Two Wisconsin empty-net goals put the game away.

“The great thing is, we have an opportunity to do this better tomorrow,” Sheahan said Friday. “We’ll really see where our character is at. I expect us to be better than we were tonight.”

It became clear quickly that the Irish were not better on Saturday. They started the night by allowing their second four-goal period of the series. Finley scored 3:37 into the game, off the glove of Kempf and in. Freshman Grady Deering finished a rebound to put the Badgers up 2-0 less than two minutes later. Then the Irish conceded two goals in two minutes again, after a missed slashing call allowed Badger senior defenseman Ben Dexheimer to walk in and score before freshman Blake Montgomery followed up 55 seconds later.

The game wasn’t 12 minutes old and the Badgers led by four. The rest of the game felt like a formality.

Through the opening six games in Big Ten play, Notre Dame did not win because they couldn’t score. They’ve forced the issue in the four games since, conference and nonconference, but utterly collapsed within their own end. The defensive pairing changes made by Sheahan in the wake of Friday’s loss did not help.

The mistakes the Irish have been making that forced Sheahan to make those changes in the first place were compounded on Saturday. They conceded goals at horrible times, allowing the Badgers to score in quick succession, shortly after the Irish had scored or in the first or last three minutes of a period, killing momentum. They tried ill-advised zone clearances through the middle of the rink, attempted to skate through a maze of Badgers when a simple pass would do and went through three goaltenders over the course of Saturday night. While Kempf has not been the only problem, his glove hand side is clearly giving him some trouble, and that shone through in the first period.
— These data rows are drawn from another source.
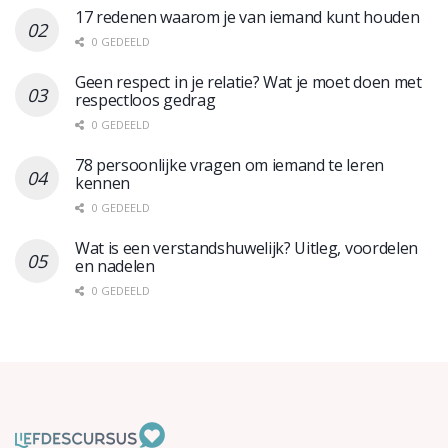
17 redenen waarom je van iemand kunt houden
0 GEDEELD
Geen respect in je relatie? Wat je moet doen met
respectloos gedrag
0 GEDEELD
78 persoonlijke vragen om iemand te leren
kennen
0 GEDEELD
Wat is een verstandshuwelijk? Uitleg, voordelen
en nadelen
0 GEDEELD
A team that probably has not deserved to lose as much as they have this season very much deserved to on Saturday night. After the four-goal first period, Notre Dame played Wisconsin to a level 1-1 second. Then Notre Dame conceded their third four-goal period of the series in the final frame.

The game devolved into borderline fisticuffs with 1:59 to play, with tackling, swipes thrown, taunting across the benches and helmets and sticks littering the ice in a 9-2 contest. Not many of the 5,046 sellout crowd remained in their seats to see it.

So ended Notre Dame’s worst home loss since Dec. 2, 2011 — a 9-2 loss to Northeastern in Compton Family Ice Arena’s opening season. The 16 goals against is the most in one weekend in the arena’s 14-year history by a wide margin.

One bad night sometimes is exactly that — one bad night. Having taken steps forward and with nothing to show for them, Notre Dame ended 2025 in a fit of frustration. At least when play resumes on Jan. 2, the low point of its season will be three weeks in the rearview mirror.

“I believe that we’re close,” Sheahan said Friday. “But at the same time, we’re very, very far away.”